More examples can be found in Section 1.2

If you think you may be abusive, get help. A licensed mental health provider can help you with tools to manage your anger so that you aren’t taking it out on your loved ones. Lashing out and blaming others for how you feel and behave is wrong, you will lose friendships and partners, and it feels awful to often feel angry and irritable.

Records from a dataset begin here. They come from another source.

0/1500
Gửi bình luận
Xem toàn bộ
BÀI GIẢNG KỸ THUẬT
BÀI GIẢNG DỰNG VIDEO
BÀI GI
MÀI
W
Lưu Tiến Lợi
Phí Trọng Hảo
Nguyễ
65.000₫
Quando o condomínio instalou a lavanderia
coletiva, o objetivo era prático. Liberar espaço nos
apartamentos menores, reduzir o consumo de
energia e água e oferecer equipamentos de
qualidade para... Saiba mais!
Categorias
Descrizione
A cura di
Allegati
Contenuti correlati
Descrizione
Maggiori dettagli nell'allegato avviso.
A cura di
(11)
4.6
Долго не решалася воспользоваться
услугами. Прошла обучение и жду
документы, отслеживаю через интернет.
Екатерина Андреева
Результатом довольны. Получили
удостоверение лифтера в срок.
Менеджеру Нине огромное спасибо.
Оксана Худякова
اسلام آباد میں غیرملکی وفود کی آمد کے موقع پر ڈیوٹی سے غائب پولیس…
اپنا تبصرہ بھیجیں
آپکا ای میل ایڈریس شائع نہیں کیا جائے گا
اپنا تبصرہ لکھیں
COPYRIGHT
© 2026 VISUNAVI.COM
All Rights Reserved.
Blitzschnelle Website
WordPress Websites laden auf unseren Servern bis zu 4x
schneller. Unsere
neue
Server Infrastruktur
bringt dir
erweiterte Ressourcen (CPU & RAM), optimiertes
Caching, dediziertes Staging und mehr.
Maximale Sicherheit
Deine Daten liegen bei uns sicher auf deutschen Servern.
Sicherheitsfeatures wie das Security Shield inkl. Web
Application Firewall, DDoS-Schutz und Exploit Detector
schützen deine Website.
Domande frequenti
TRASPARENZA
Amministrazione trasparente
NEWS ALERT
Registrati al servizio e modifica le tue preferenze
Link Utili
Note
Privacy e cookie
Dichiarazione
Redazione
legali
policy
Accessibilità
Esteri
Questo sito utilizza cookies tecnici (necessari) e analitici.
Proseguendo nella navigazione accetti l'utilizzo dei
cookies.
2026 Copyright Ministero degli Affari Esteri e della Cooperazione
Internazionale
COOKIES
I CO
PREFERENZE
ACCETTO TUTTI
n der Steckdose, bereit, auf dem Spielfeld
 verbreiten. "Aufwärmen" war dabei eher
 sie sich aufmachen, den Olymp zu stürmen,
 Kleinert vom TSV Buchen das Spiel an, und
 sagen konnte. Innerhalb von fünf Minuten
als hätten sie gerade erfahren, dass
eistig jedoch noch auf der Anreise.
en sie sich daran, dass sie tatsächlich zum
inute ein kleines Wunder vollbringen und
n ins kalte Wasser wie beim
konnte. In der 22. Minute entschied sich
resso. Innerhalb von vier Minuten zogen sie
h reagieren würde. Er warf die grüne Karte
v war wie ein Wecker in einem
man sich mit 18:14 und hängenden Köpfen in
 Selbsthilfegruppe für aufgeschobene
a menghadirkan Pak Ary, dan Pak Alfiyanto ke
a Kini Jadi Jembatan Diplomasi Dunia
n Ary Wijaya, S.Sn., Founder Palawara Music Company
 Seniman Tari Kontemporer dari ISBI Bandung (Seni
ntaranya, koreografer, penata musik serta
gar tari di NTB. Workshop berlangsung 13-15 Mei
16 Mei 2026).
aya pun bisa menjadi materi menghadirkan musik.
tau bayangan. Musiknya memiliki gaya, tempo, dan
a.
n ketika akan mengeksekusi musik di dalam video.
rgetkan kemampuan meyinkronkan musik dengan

We all feel angry, jealous, and insecure at times. It is what we do with those feelings that matters. We are responsible for our own feelings and actions. No one can “make” us angry, jealous, or hit someone. It is how we think about something that determines how we feel about it. For example, a person swerves in front of our car, almost sideswiping us. It feels as if we are immediately angry when this happens. If we slow down our thoughts, however, our feelings don’t automatically happen. It is what we think about that driver that causes us to feel angry. We tell ourselves “Who do they think they are?,” “They think the world revolves around them!,” or “You jerk!” If we change what we tell ourselves, then our feelings about the situation change. For example, “She is rushing because her mom is dying in the hospital and she wants to say goodbye before she passes,” or “His wife is about to give birth and he wants to be there in time,” or “She is late for work and doesn’t want to lose her job.” We can calm ourselves down rather than feeling anger or a sense of injustice just by changing what we tell ourselves. While this tool is useful in recognizing when our anger is rising and to prevent it from escalating further, it is never okay to be abusive towards ourselves or others.